Elon Musk has asked a court to force OpenAI and Microsoft to disgorge as much as $134 billion, an eye‑watering figure that turns a years‑long dispute over governance and purpose into a public, high‑stakes courtroom spectacle.
The filing — which leans heavily on the work of financial economist C. Paul Wazzan — argues that Musk’s roughly $38 million in early contributions, plus the contacts and technical help he offered OpenAI’s first team, entitle him to a multi‑billion share of the company’s current value. Wazzan’s calculations break the claim into roughly $65.5 billion to $109.4 billion against OpenAI and $13.3 billion to $25.06 billion against Microsoft, which today owns roughly a 27% stake in OpenAI.
Why the number matters
A demand measured in tens of billions is symbolic as much as it is monetary. Musk’s attorneys frame the figure as the sort of exponential payoff early investors sometimes reap when a startup explodes in value. OpenAI counters that the suit is a replay of earlier claims and part of a pattern of harassment designed to disrupt the company and benefit Musk’s own AI shop, xAI. OpenAI has told investors to expect “deliberately outlandish, attention‑grabbing claims” as the case heads to trial.
Both sides are gearing up for an April trial in Oakland, California, after U.S. District Judge Yvonne Gonzalez Rogers ruled the case can proceed.
The math, and the arguments
Wazzan’s report treats Musk like a startup investor whose non‑financial contributions — early funding, introductions and technical input — generated value later captured by OpenAI and its biggest partner, Microsoft. That approach produces the headline numbers.
OpenAI’s response is blunt: the company says Musk donated $38 million and the record does not support claims for vastly larger sums. In a public rebuttal titled "The truth Elon left out," OpenAI accused Musk of misrepresenting documents and contends the case is worth no more than his original gift.
For context, OpenAI’s private valuation has swelled into the hundreds of billions, and Microsoft has rapidly expanded its AI work inside and outside the partnership — a push that includes new in‑house models and products. Microsoft’s broader AI ambitions, and its sizable investment in OpenAI, are part of what makes this dispute consequential beyond the courtroom; the outcome could reshape how contributions and control are understood in big, hybrid nonprofit/for‑profit AI ventures. (Microsoft’s AI product work is one example of that trend: Microsoft Unveils MAI‑Image‑1.)

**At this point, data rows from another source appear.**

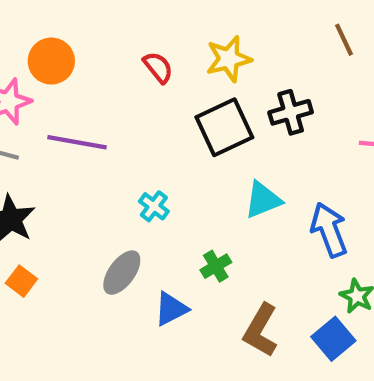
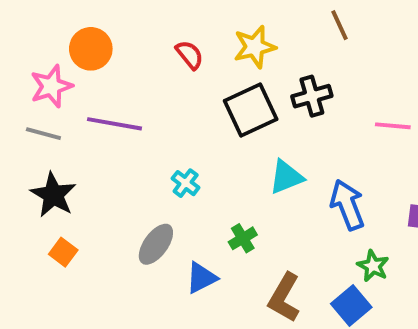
brown line: (344, 40) -> (339, 25), moved

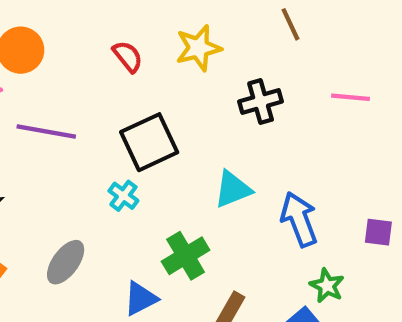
black square: (251, 110) -> (149, 142), moved
pink line: (393, 126) -> (351, 97), moved
green cross: (243, 238) -> (186, 256), size x1.5
gray ellipse: (156, 244) -> (66, 262), moved

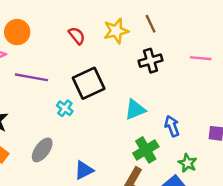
brown line: (291, 24) -> (151, 24), moved
cyan cross: (123, 196) -> (65, 108), moved
blue arrow: (299, 219) -> (172, 126), size x0.7
green cross: (186, 256) -> (146, 150), moved

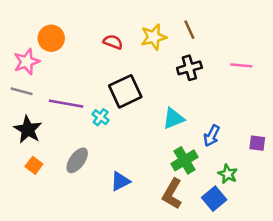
red semicircle: (77, 36) -> (113, 42), turned -30
purple line: (31, 77) -> (66, 104), moved
blue arrow: (172, 126) -> (212, 136), turned -132

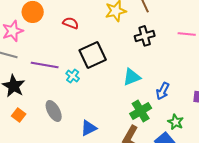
red semicircle: (113, 42) -> (71, 23), moved
gray ellipse: (77, 160) -> (54, 111), turned -65

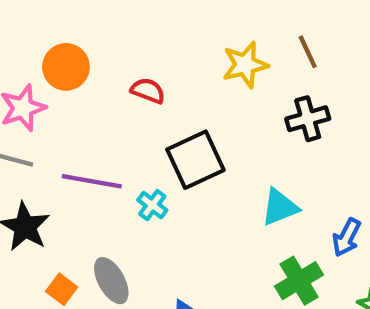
orange square: (19, 115) -> (62, 289), moved

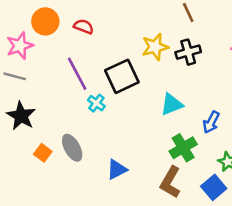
yellow star: (245, 65) -> (155, 47), moved
red semicircle: (148, 91) -> (84, 27), moved
purple line: (92, 181) -> (77, 74), moved, turned 52

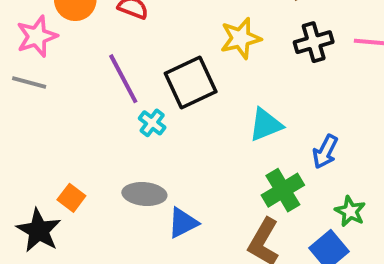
black cross: (188, 52) -> (314, 42), moved
black star: (21, 116) -> (39, 231), moved
gray ellipse: (72, 148) -> (144, 194), moved, turned -56

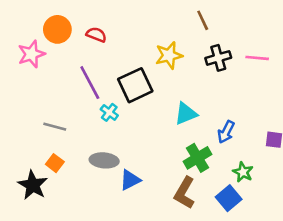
gray line: (29, 82) -> (55, 127), moved

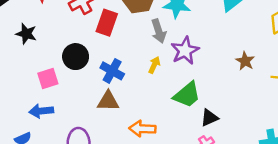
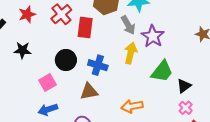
yellow arrow: (154, 65) -> (131, 53), size x1.5
brown triangle: (108, 101) -> (89, 91), moved

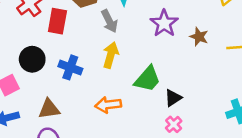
purple star: (153, 36) -> (164, 23), moved
brown triangle: (89, 91) -> (49, 109), moved
orange arrow: (132, 106) -> (108, 105), moved

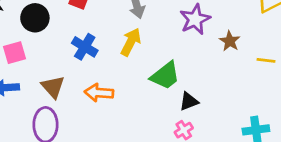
black circle: (32, 59) -> (35, 18), moved
orange arrow: (108, 105) -> (99, 93), moved
brown triangle: (49, 109) -> (53, 87), turned 45

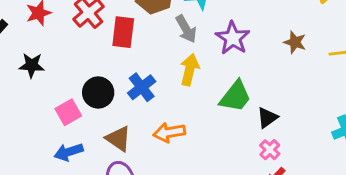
black circle: (35, 18) -> (98, 92), moved
purple star: (195, 19) -> (233, 38), moved
blue cross: (85, 47) -> (142, 87), turned 35

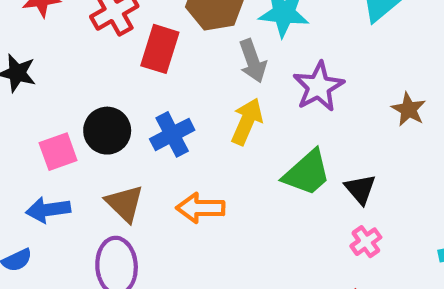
black triangle: (267, 118) -> (360, 189), moved, turned -45
pink cross: (270, 150) -> (366, 242), moved

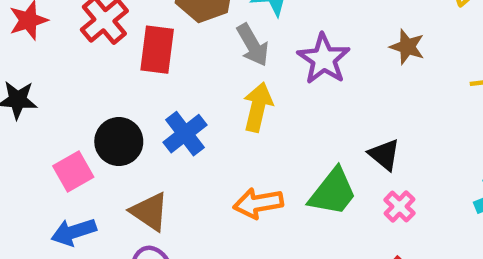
brown star: (409, 109) -> (407, 47), moved
green trapezoid: (307, 173) -> (333, 192), moved
orange arrow: (200, 208) -> (258, 203), moved

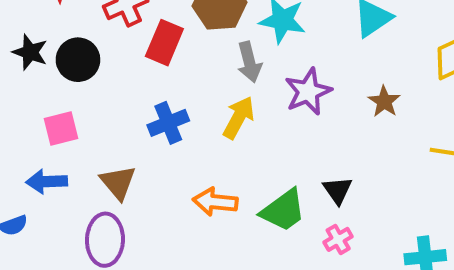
black circle: (119, 142) -> (78, 60), moved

Stakes beyond the dollar figure
This is not just a money fight. It’s a clash over narratives: whether OpenAI abandoned a nonprofit mission, and whether early backers have enforceable claims to intellectual property or future gains. Musk left OpenAI’s board in 2018 and later founded xAI — whose products compete with OpenAI’s, including consumer‑facing models and services. OpenAI, meanwhile, has its own product rollouts and platform efforts such as Sora on Android, points it uses to show the company’s work is advancing for users and partners, not just investors. OpenAI’s Sora Lands on Android
Observers also note optics. Musk is among the world’s richest people; his personal fortune dwarfs the damages he seeks, which has led critics to interpret the suit as an attempt to score strategic leverage or publicity rather than purely recover economic loss.
What to watch in court
Expect the trial to dig into written agreements, board minutes and contemporaneous communications from OpenAI’s early years. Expert testimony about valuation methodology and the measure of ‘‘wrongful gains’’ will be central. Judges and juries are often skeptical of damage estimates that leap from a modest cash infusion to a massive share of a later private valuation — but the legal theories Musk advances and the documents underlying them will determine how persuasive his argument is.
The broader AI community will be watching too. A ruling that gives new weight to the claims of early contributors could affect how founders, donors and corporate partners structure future AI partnerships and governance mechanisms.
For now, both sides are digging in. OpenAI says it has "strong defenses" and is confident it can show the claims lack merit. Musk’s camp says the damages calculation reflects the scale of value generated by the technologies and relationships he helped seed. The courtroom will be where those competing versions of history are tested under oath and subject to cross‑examination — and where the future contours of AI alliances may be subtly redrawn.